▽
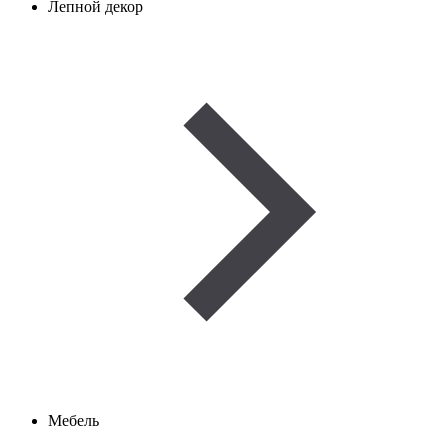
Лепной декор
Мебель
△
▽
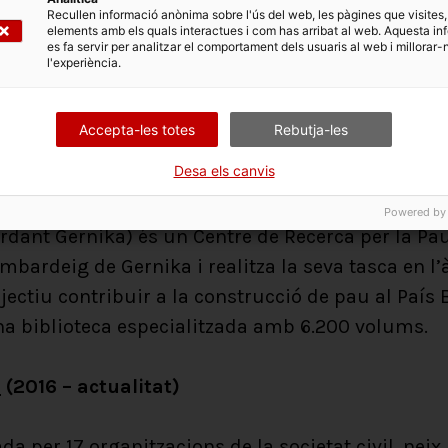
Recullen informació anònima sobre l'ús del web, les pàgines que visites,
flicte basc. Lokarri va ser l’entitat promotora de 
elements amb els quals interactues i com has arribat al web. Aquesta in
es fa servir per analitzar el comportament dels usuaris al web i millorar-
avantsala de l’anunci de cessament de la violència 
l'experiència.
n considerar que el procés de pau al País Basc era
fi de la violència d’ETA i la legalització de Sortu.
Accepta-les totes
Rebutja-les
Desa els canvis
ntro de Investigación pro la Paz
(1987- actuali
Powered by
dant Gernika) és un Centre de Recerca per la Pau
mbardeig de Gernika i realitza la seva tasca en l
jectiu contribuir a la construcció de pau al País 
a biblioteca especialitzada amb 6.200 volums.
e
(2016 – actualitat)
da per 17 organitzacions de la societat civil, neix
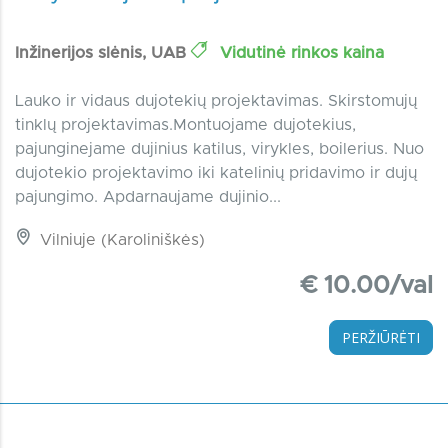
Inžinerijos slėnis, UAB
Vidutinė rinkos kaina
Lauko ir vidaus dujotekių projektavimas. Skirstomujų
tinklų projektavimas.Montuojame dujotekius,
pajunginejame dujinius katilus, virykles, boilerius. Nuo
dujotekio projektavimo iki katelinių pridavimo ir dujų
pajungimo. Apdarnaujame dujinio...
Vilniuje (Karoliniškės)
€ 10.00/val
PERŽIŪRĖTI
△
Look through the listing, and copy each line that contains the word "projektavimas".

Solution for this problem:
Lauko ir vidaus dujotekių projektavimas. Skirstomujų
tinklų projektavimas.Montuojame dujotekius,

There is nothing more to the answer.